Pendekatan struktural dan kultural tentunya harus terus dikawal secara bersamaan. Namun, jika ditelusuri, kacaunya struktur disebabkan karena kultur yang buruk. Hal ini karena pada akhirnya, kultur pejabat dan masyarakat yang tidak berintegritas mempengaruhi bagaimana terbentuknya sistem yang tidak mencerminkan anti korupsi. Dalam artian, sistem tersebut menyebabkan mudahnya terjadinya korupsi dan lemahnya penegakan hukum bagi tindak pindana korupsi. Dengan kata lain, pendekatan kultural sebenarnya merupakan jalan panjang untuk menghapuskan korupsi. Sebab, di ranah kultural, kita berurusan dengan pembentukan integritas. Oleh karena itu, penting untuk membahas bagaimana pendekatan kultural digunakan dalam mencegah korupsi.

Pendekatan kultural bisa dilakukan dengan pendidikan, baik formal maupun informal. Namun, pendidikan formal adalah pendidikan yang paling bisa dikontrol dan direncanakan secara terstruktur. Terlebih lagi, dalam kondisi masyarakat Indonesia di mana pendidikan masyarakat, terutama orang tua belum merata. Maka, tanggung jawab pendidikan anti-korupsi lebih baik dibebankan lebih banyak kepada lembaga pendidikan formal, mulai dari sekolah hingga kampus.

Salah satu kritik yang bisa diberikan kepada sistem pendidikan Indonesia adalah mengenai prioritas pengajaran. Pendidikan kita lebih mengutamakan pengetahuan dibanding dengan pembentukan karakter. Padahal pembentukan karakter sangatlah penting sebagai basis agar ilmu pengetahuan yang didapatkan oleh murid dapat digunakan sebagaimana mestinya, bukan untuk menyiasati jabatan dan sistem. Di Jepang, anak-anak di sekolah dasar belum diajarkan pelajaran seperti matematika dan lain-lain, namun terlebih dahulu diajarkan etika. Terbukti, pejabat publik di Jepang lebih memiliki integritas.

Pertanyaan yang kemudian muncul adalah bagaimana bentuk nyata pendidikan karakter yang bisa diimplementasikan di Indonesia untuk membentuk generasi yang berintegritas dan anti-korupsi? Salah satu contoh data ditarik dari kearifan lokal Bugis-Makassar. Dalam masyarakat Bugis-Makassar dikenal budaya siri’ atau budaya malu. Seperti namanya, budaya ini menanamkan rasa malu dalam diri setiap individu agar tidak melanggar norma dan mencoreng diri, keluarga, dan masyarakat. Hal ini mulai banyak dilupakan dalam masyarakat, padahal budaya ini bisa menumbuhkan integritas untuk tidak melakukan hal-hal yang melanggar norma, termasuk korupsi. Namun tidak ada kata terlambat untuk kembali menghidupkan budaya ini melalui pendidikan formal.

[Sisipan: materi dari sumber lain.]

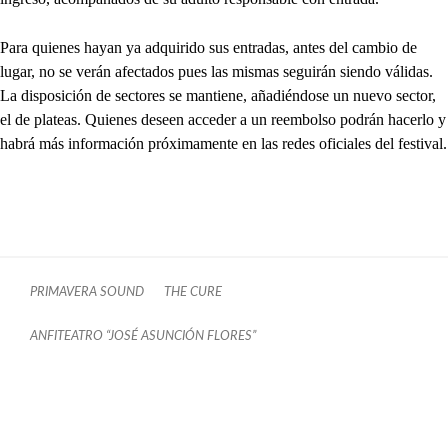
Para quienes hayan ya adquirido sus entradas, antes del cambio de
lugar, no se verán afectados pues las mismas seguirán siendo válidas.
La disposición de sectores se mantiene, añadiéndose un nuevo sector,
el de plateas. Quienes deseen acceder a un reembolso podrán hacerlo y
habrá más información próximamente en las redes oficiales del festival.
PRIMAVERA SOUND
THE CURE
ANFITEATRO “JOSÉ ASUNCIÓN FLORES”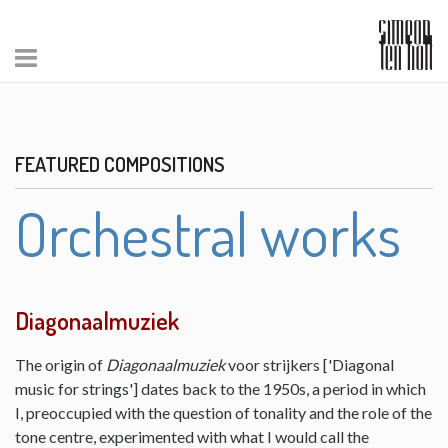
FEATURED COMPOSITIONS
Orchestral works
Diagonaalmuziek
The origin of
Diagonaalmuziek
voor strijkers ['Diagonal
music for strings'] dates back to the 1950s, a period in which
I, preoccupied with the question of tonality and the role of the
tone centre, experimented with what I would call the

Penanaman budaya siri’ hanyalah salah satu cara yag bisa dilakukan dalam pendidikan karakter. Pada intinya adalah, harus ada revolusi mendasar untuk lebih mengutamakan pembentukan karakter di dalam pembelajaran dibanding sekedar hanya meningkatkan pengetahuan umum siswa. Dibanding mendorong siswa untuk mendapat nilai setinggi-tingginya, lebih utama untuk mengajarkan siswa bahwa nilai harus didapatkan dengan sejujur-jujurnya. Di universitas pun, seharusnya tidak ada halangan-halangan untuk melakukan diskusi seperti pembatasan ruang akademik yang sering dilakukan belakangan ini. Semua ini perlu dilakukan dalam rangka mengajarkan kejujuran dan keterbukaan dalam dunia pendidikan.

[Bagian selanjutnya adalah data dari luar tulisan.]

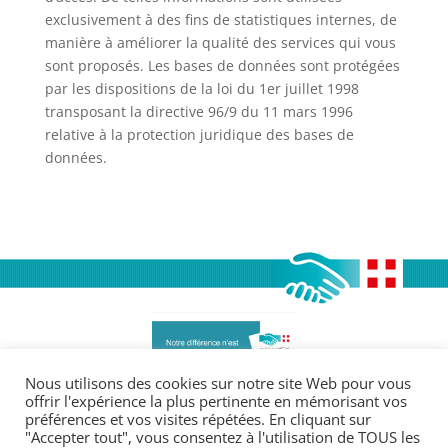
exclusivement à des fins de statistiques internes, de
manière à améliorer la qualité des services qui vous
sont proposés. Les bases de données sont protégées
par les dispositions de la loi du 1er juillet 1998
transposant la directive 96/9 du 11 mars 1996
relative à la protection juridique des bases de
données.
Nous utilisons des cookies sur notre site Web pour vous
offrir l'expérience la plus pertinente en mémorisant vos
préférences et vos visites répétées. En cliquant sur
Légales :
"Accepter tout", vous consentez à l'utilisation de TOUS les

Pendidikan karakter kepada generasi muda itu ibaratnya seperti investasi. Diharapkan bahwa pendidikan yang didapatkan oleh generasi muda dari SD hingga kuliah bisa diterapkan ketika mereka memasuki ranah politik maupun ekonomi. Untuk melihat hasilnya memang tidak seketika, namun ke depannya akan membentuk budaya yang lebih bersih dan berkeadilan, jauh dari korupsi. Maka, sangat penting untuk segera melaksanakannya agar hasilnya lebih cepat terlihat. Bagaimanapun, nasib bangsa di masa depan ada di tangan pemuda. Maka, mereka pantas mendapat pendidikan yang sebaik-baiknya.